Citizen Staff Writer
ARIANNA HERMOSILLO
ariannah@tucsoncitizen.com
Crews have been repairing trails and the historic concrete and rock bridges at Sabino Canyon Recreation Area that were damaged by monsoon floods in 2006.
The Southwest Conservation Corps ended its work on trails last week.
Coronado National Forest officials called on the historic preservation crew of Tumacacori National Historical Park to repair the nine low-water crossings on the road to upper Sabino Canyon.
“They are the southwestern experts in masonry, adobe, lime, plaster, lots of different kinds of historic construction, and we’ve been very fortunate that they’ve been willing to come up here time and time again,” said Chris Schreger, restoration specialist with the Coronado National Forest and U.S. Bureau of Land Management.
Friends of Sabino Canyon, a nonprofit organization, raised money to hire the Southwest Conservation Corps to work on Box Camp and West Fork trails.
The corps, founded in 1998, is a nonprofit agency contracted to do a variety of outside work, from invasive species removal in parks to trash pickup along the U.S.-Mexico border.
The corps works in the Southwest, mostly southern Arizona.

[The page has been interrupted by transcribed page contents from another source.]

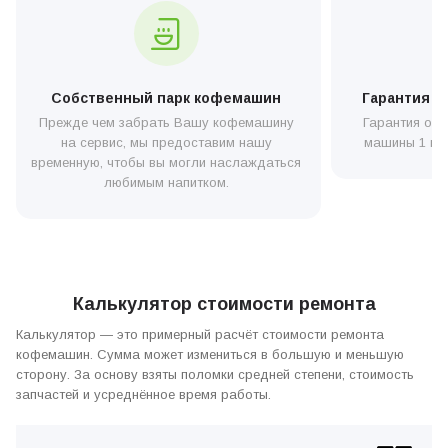
—
Telegram
или
Facebook
.
Ваша не включается кофемашина Saeco? Причины
могут быть самыми разными – от проблем с
электропитанием (проверьте, не выбило ли пробки) до
серьезных неисправностей, которые потребуют
Собственный парк кофемашин
Гарантия н
профессионального ремонта и обращения в сервис.
Прежде чем забрать Вашу кофемашину
Гарантия от 
Предпринимать действия для устранения поломки все
равно придется, ведь кофе вы все равно не заварите,
на сервис, мы предоставим нашу
машины 1 год
пока не включите кофеварку. Но и паниковать раньше
временную, чтобы вы могли наслаждаться
времени не стоит, — возможно, причина элементарная
любимым напитком.
и достаточно проверить настройки. В данной статье
мы рассмотрим возможные причины, по которым не
включается кофемашина Saeco, а также предложим
решения для данной неисправности.
Калькулятор стоимости ремонта
Калькулятор — это примерный расчёт стоимости ремонта
кофемашин. Сумма может измениться в большую и меньшую
сторону. За основу взяты поломки средней степени, стоимость
запчастей и усреднённое время работы.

In addition to its Tucson office, it has two offices in Colorado and one in New Mexico.
The corps provides jobs for youths as young as 14 and accepts them from all over the country. Workers are paid $290 a week. Last year, 95 youths worked on 28 separate projects.

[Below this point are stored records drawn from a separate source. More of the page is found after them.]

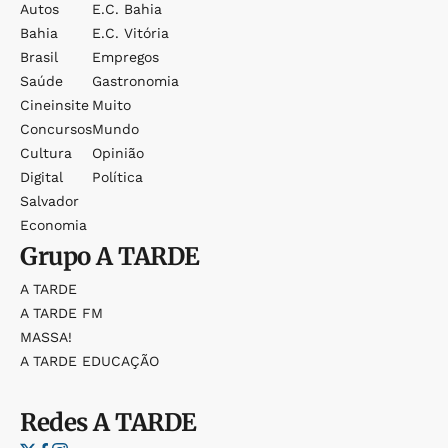
Autos
E.c. Bahia
Bahia
E.c. Vitória
Brasil
Empregos
Saúde
Gastronomia
Cineinsite
Muito
Concursos
Mundo
Cultura
Opinião
Digital
Política
Salvador
Economia
Grupo
A TARDE
A TARDE
A TARDE FM
MASSA!
A TARDE EDUCAÇÃO
Redes
A TARDE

Josh Burt, program director for the corps, said Box Camp Trail lacked general maintenance and was “almost not a trail in places.”
The crew cleared the trail and built structures to prevent water erosion, said crew leader James Brown, 29, of Cortland, N.Y.
The crew on West Fork Trail worked mostly on cutting back vegetation.
Both crews camped out on the trails for the duration of their work.
“It’s just really gratifying to come out here and do something for the community around you and actually see the work you get done being put to use,” said Chris Loyd, 24, from St. Louis.
Crew leader Katie Schroeder, 23, from Midland, Mich., said working for the corps “has made me realize that I care about having opportunities for the public to spend time in the outdoors in a positive way.”
The low-water crossings were built in the 1930s by the Civilian Conservation Corps and Works Progress Administration during the administration of President Franklin D. Roosevelt.
The crossings were last repaired in 2003 and are tended to when needed, said David Yubeta, a historic preservation specialist with the National Park Service.
The crew of five and some extra volunteers worked on all nine crossings. The Forest Service has used $93,000 from its regular project money to pay for the repairs.
“We’re actually repairing them the way the CCC would’ve repaired them, using native material, native rock,” Yubeta said, “and that requires an artistic bent.”
Sabino Canyon bridges, trails get needed repairs
Urban corps?
The Southwest Conservation Corps’ Tucson office wants to start an urban program to involve more local young people.
Participants ages 16 to 22 could attend school in the morning and work on urban conservation projects in the afternoon, executive director Kamillia Hoban said.
One potential project is revitalization on “A” Mountain.
The corps hopes that money from the pending federal stimulus bill will provide funding and that they can have an urban crew in place as early as March.